Saved entries:
-- Opening Marker --
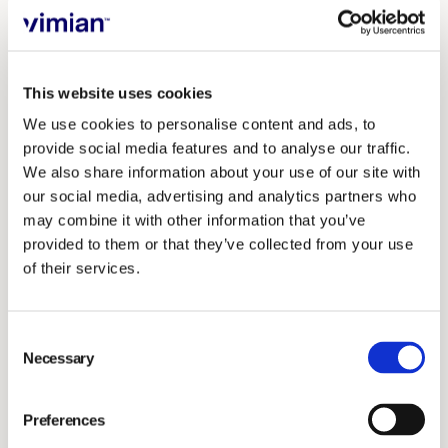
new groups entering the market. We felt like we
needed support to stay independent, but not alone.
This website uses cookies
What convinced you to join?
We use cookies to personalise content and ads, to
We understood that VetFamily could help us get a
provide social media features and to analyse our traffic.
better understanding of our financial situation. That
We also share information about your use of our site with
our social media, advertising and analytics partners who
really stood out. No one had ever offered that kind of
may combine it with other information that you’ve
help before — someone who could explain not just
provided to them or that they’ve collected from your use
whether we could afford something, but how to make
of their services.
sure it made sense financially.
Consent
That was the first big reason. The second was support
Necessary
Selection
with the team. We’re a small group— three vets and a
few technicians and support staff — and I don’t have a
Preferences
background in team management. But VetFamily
-- Closing Marker --
WHAT YOU HAVE TO DO: Print, from the entries above, the line with "needed support to", the line with "provided to them" and all lines between them, exactly and with nothing else.

REPLY:
needed support to stay independent, but not alone.
This website uses cookies
What convinced you to join?
We use cookies to personalise content and ads, to
We understood that VetFamily could help us get a
provide social media features and to analyse our traffic.
better understanding of our financial situation. That
We also share information about your use of our site with
our social media, advertising and analytics partners who
really stood out. No one had ever offered that kind of
may combine it with other information that you’ve
help before — someone who could explain not just
provided to them or that they’ve collected from your use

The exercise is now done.